"""

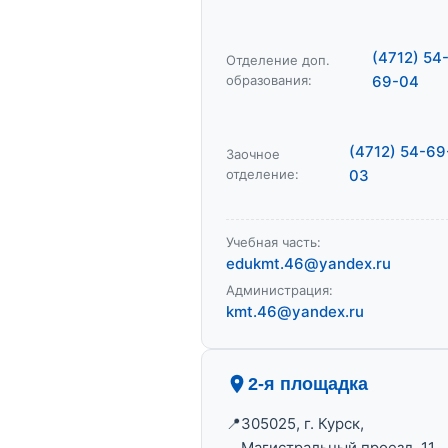
(4712) 54
Отделение доп.
образования:
69-04
(4712) 54-69
Заочное
отделение:
03
Учебная часть:
edukmt.46@yandex.ru
Администрация:
kmt.46@yandex.ru
2-я площадка
305025, г. Курск,
Магистральный проезд, 11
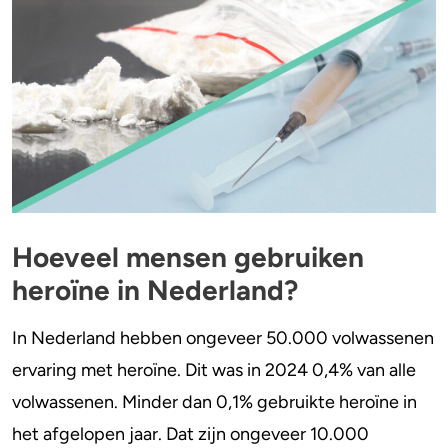
4-FA
Poppers
Crack
Hoeveel mensen gebruiken
heroïne in Nederland?
In Nederland hebben ongeveer 50.000 volwassenen
ervaring met heroïne. Dit was in 2024 0,4% van alle
volwassenen. Minder dan 0,1% gebruikte heroïne in
het afgelopen jaar. Dat zijn ongeveer 10.000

"""

| DESCRIPTION OF THE TASK |
Gather all lines of the records that include the word "Nederland".

| RESPONSE |
heroïne in Nederland?
In Nederland hebben ongeveer 50.000 volwassenen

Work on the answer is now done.